[INPUT DATA Boundary: Start]

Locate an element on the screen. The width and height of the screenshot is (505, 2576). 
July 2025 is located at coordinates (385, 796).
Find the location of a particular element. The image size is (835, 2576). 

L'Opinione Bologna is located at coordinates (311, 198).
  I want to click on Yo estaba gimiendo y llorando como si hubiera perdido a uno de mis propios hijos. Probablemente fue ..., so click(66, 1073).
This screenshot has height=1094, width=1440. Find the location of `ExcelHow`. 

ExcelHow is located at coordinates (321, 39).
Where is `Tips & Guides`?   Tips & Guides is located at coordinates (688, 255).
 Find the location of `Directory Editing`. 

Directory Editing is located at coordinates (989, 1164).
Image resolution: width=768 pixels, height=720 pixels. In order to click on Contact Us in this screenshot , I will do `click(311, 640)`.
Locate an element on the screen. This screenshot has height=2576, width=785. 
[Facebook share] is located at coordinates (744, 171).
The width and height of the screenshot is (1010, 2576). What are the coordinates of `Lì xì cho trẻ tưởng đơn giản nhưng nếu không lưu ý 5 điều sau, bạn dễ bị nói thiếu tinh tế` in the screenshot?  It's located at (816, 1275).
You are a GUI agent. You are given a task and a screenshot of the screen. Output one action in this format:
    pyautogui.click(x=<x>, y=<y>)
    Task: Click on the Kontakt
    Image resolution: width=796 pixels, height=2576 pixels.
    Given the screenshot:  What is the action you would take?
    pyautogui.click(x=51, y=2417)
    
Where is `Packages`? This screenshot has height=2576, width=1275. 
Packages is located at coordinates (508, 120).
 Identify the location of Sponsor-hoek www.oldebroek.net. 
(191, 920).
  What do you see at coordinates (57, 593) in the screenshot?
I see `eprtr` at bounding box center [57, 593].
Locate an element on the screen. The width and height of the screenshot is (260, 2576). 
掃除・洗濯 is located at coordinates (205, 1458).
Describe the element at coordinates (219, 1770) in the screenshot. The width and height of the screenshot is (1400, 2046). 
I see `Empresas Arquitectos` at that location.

[INPUT DATA Boundary: End]

* INSTRUCTIONS FOR THE TASK
Return every record above exactly as written.

* RESPONSE TO THE TASK
Locate an element on the screen. The width and height of the screenshot is (505, 2576). 
July 2025 is located at coordinates (385, 796).
Find the location of a particular element. The image size is (835, 2576). 

L'Opinione Bologna is located at coordinates (311, 198).
  I want to click on Yo estaba gimiendo y llorando como si hubiera perdido a uno de mis propios hijos. Probablemente fue ..., so click(66, 1073).
This screenshot has height=1094, width=1440. Find the location of `ExcelHow`. 

ExcelHow is located at coordinates (321, 39).
Where is `Tips & Guides`?   Tips & Guides is located at coordinates (688, 255).
 Find the location of `Directory Editing`. 

Directory Editing is located at coordinates (989, 1164).
Image resolution: width=768 pixels, height=720 pixels. In order to click on Contact Us in this screenshot , I will do `click(311, 640)`.
Locate an element on the screen. This screenshot has height=2576, width=785. 
[Facebook share] is located at coordinates (744, 171).
The width and height of the screenshot is (1010, 2576). What are the coordinates of `Lì xì cho trẻ tưởng đơn giản nhưng nếu không lưu ý 5 điều sau, bạn dễ bị nói thiếu tinh tế` in the screenshot?  It's located at (816, 1275).
You are a GUI agent. You are given a task and a screenshot of the screen. Output one action in this format:
    pyautogui.click(x=<x>, y=<y>)
    Task: Click on the Kontakt
    Image resolution: width=796 pixels, height=2576 pixels.
    Given the screenshot:  What is the action you would take?
    pyautogui.click(x=51, y=2417)
    
Where is `Packages`? This screenshot has height=2576, width=1275. 
Packages is located at coordinates (508, 120).
 Identify the location of Sponsor-hoek www.oldebroek.net. 
(191, 920).
  What do you see at coordinates (57, 593) in the screenshot?
I see `eprtr` at bounding box center [57, 593].
Locate an element on the screen. The width and height of the screenshot is (260, 2576). 
掃除・洗濯 is located at coordinates (205, 1458).
Describe the element at coordinates (219, 1770) in the screenshot. The width and height of the screenshot is (1400, 2046). 
I see `Empresas Arquitectos` at that location.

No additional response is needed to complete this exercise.